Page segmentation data
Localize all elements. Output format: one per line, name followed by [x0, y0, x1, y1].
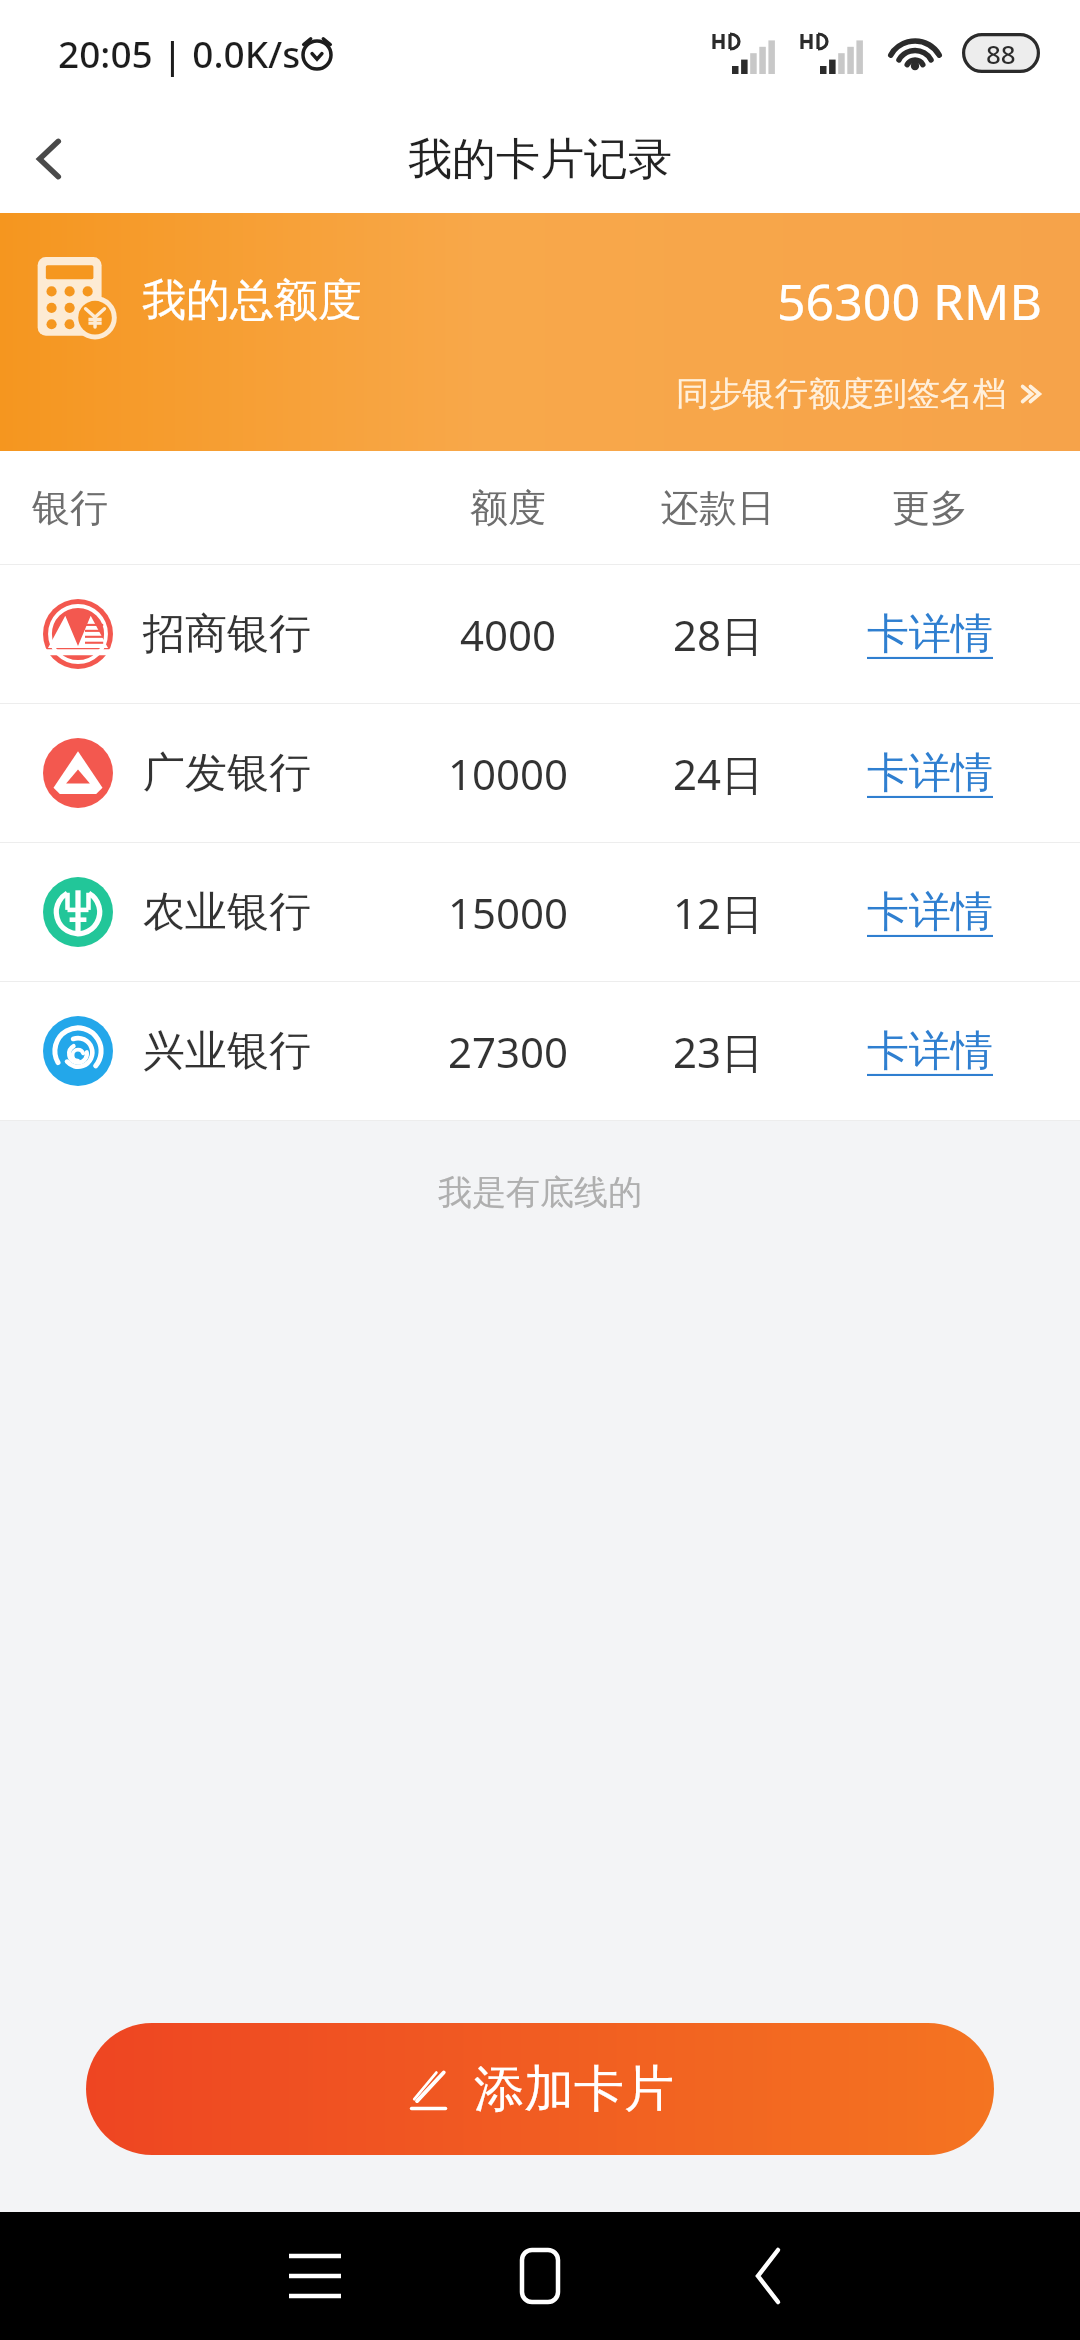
staticText: 24日 — [673, 745, 764, 802]
staticText: 我的总额度 — [142, 273, 362, 328]
staticText: 卡详情 — [867, 747, 993, 800]
staticText: 我是有底线的 — [0, 1171, 1080, 1214]
staticText: 招商银行 — [143, 608, 311, 661]
staticText: 27300 — [448, 1023, 569, 1080]
staticText: 更多 — [892, 484, 968, 532]
staticText: 银行 — [32, 484, 108, 532]
staticText: 卡详情 — [867, 886, 993, 939]
button[interactable]: 添加卡片 — [86, 2023, 994, 2155]
staticText: 15000 — [448, 884, 569, 941]
staticText: 卡详情 — [867, 1025, 993, 1078]
staticText: 我的卡片记录 — [408, 132, 672, 187]
staticText: 12日 — [673, 884, 764, 941]
button[interactable]: 卡详情 — [820, 565, 1040, 703]
staticText: 28日 — [673, 606, 764, 663]
staticText: 同步银行额度到签名档 — [676, 373, 1006, 415]
staticText: 额度 — [470, 484, 546, 532]
staticText: 广发银行 — [143, 747, 311, 800]
staticText: 56300 RMB — [777, 267, 1042, 335]
button[interactable]: Back — [708, 2216, 828, 2336]
staticText: 还款日 — [661, 484, 775, 532]
staticText: 20:05 | 0.0K/s — [58, 28, 301, 78]
button[interactable]: Home — [480, 2216, 600, 2336]
button[interactable]: 卡详情 — [820, 843, 1040, 981]
staticText: 农业银行 — [143, 886, 311, 939]
button[interactable]: Back — [0, 109, 100, 209]
button[interactable]: 卡详情 — [820, 982, 1040, 1120]
button[interactable]: 兴业银行 — [0, 982, 1080, 1120]
button[interactable]: 卡详情 — [820, 704, 1040, 842]
staticText: 兴业银行 — [143, 1025, 311, 1078]
button[interactable]: 招商银行 — [0, 565, 1080, 703]
button[interactable]: Recents — [255, 2216, 375, 2336]
staticText: 卡详情 — [867, 608, 993, 661]
staticText: 4000 — [460, 606, 557, 663]
button[interactable]: 农业银行 — [0, 843, 1080, 981]
button[interactable]: 同步银行额度到签名档 — [676, 373, 1046, 415]
staticText: 10000 — [448, 745, 569, 802]
staticText: 添加卡片 — [474, 2058, 674, 2121]
button[interactable]: 我的总额度 — [0, 213, 1080, 451]
staticText: 23日 — [673, 1023, 764, 1080]
staticText: 88 — [986, 36, 1016, 71]
button[interactable]: 广发银行 — [0, 704, 1080, 842]
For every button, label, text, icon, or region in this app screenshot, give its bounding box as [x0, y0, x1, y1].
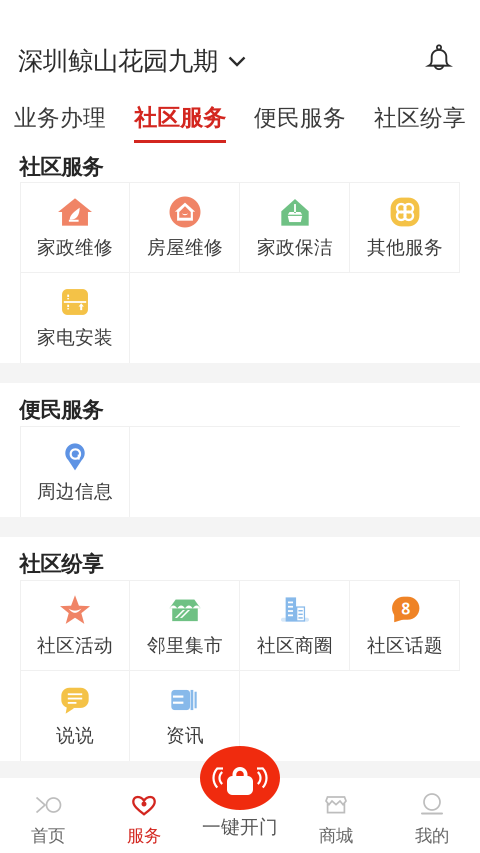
- button[interactable]: 其他服务: [350, 183, 460, 273]
- staticText: 一键开门: [202, 816, 278, 838]
- button[interactable]: 一键开门: [192, 816, 288, 838]
- staticText: 社区服务: [19, 154, 103, 180]
- button[interactable]: 房屋维修: [130, 183, 240, 273]
- button[interactable]: 社区活动: [20, 581, 130, 671]
- button[interactable]: 家电安装: [20, 273, 130, 363]
- button[interactable]: 资讯: [130, 671, 240, 761]
- staticText: 深圳鲸山花园九期: [18, 45, 218, 76]
- button[interactable]: 社区服务: [120, 93, 240, 145]
- staticText: 首页: [31, 825, 65, 846]
- button[interactable]: 家政保洁: [240, 183, 350, 273]
- button[interactable]: 说说: [20, 671, 130, 761]
- staticText: 社区活动: [37, 634, 113, 657]
- button[interactable]: 社区纷享: [360, 93, 480, 145]
- button[interactable]: 邻里集市: [130, 581, 240, 671]
- button[interactable]: 我的: [384, 778, 480, 853]
- button[interactable]: 首页: [0, 778, 96, 853]
- staticText: 社区纷享: [374, 104, 466, 132]
- button[interactable]: 深圳鲸山花园九期: [18, 43, 246, 79]
- staticText: 家政维修: [37, 236, 113, 259]
- staticText: 业务办理: [14, 104, 106, 132]
- staticText: 家电安装: [37, 326, 113, 349]
- button[interactable]: 服务: [96, 778, 192, 853]
- staticText: 资讯: [166, 724, 204, 747]
- button[interactable]: 8: [350, 581, 460, 671]
- button[interactable]: 业务办理: [0, 93, 120, 145]
- staticText: 服务: [127, 825, 161, 846]
- staticText: 周边信息: [37, 480, 113, 503]
- button[interactable]: 便民服务: [240, 93, 360, 145]
- staticText: 说说: [56, 724, 94, 747]
- staticText: 社区纷享: [19, 551, 103, 577]
- staticText: 其他服务: [367, 236, 443, 259]
- button[interactable]: Notifications: [422, 41, 456, 75]
- staticText: 家政保洁: [257, 236, 333, 259]
- button[interactable]: 社区商圈: [240, 581, 350, 671]
- button[interactable]: 周边信息: [20, 427, 130, 517]
- staticText: 房屋维修: [147, 236, 223, 259]
- staticText: 便民服务: [19, 397, 103, 423]
- staticText: 商城: [319, 825, 353, 846]
- staticText: 社区话题: [367, 634, 443, 657]
- staticText: 社区服务: [134, 104, 226, 132]
- staticText: 社区商圈: [257, 634, 333, 657]
- button[interactable]: 家政维修: [20, 183, 130, 273]
- staticText: 便民服务: [254, 104, 346, 132]
- button[interactable]: 商城: [288, 778, 384, 853]
- staticText: 我的: [415, 825, 449, 846]
- staticText: 邻里集市: [147, 634, 223, 657]
- button[interactable]: 一键开门: [200, 746, 280, 810]
- staticText: 8: [401, 598, 410, 619]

### Exercise
"便民服务" is the string to look for; please copy every line of the records above where it appears.

### Response for this exercise
- button[interactable]: 便民服务: [240, 93, 360, 145]
- staticText: 便民服务: [19, 397, 103, 423]
- staticText: 便民服务: [254, 104, 346, 132]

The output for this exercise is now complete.